== Task brief ==
Taking the line with "e on Twitter" as the first and the line with "construyamos la mejor política de seguridad" as the last, set down exactly every line in that range from the entries below, and no more.
▬▬▬▬▬▬▬▬▬▬
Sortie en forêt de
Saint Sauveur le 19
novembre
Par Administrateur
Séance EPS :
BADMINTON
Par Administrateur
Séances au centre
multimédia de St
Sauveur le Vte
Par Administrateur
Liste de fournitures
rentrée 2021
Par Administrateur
▬▬▬▬▬▬▬▬▬▬
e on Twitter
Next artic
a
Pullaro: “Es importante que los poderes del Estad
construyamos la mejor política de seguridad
▬▬▬▬▬▬▬▬▬▬
== Response for this exercise ==
e on Twitter
Next artic
a
Pullaro: “Es importante que los poderes del Estad
construyamos la mejor política de seguridad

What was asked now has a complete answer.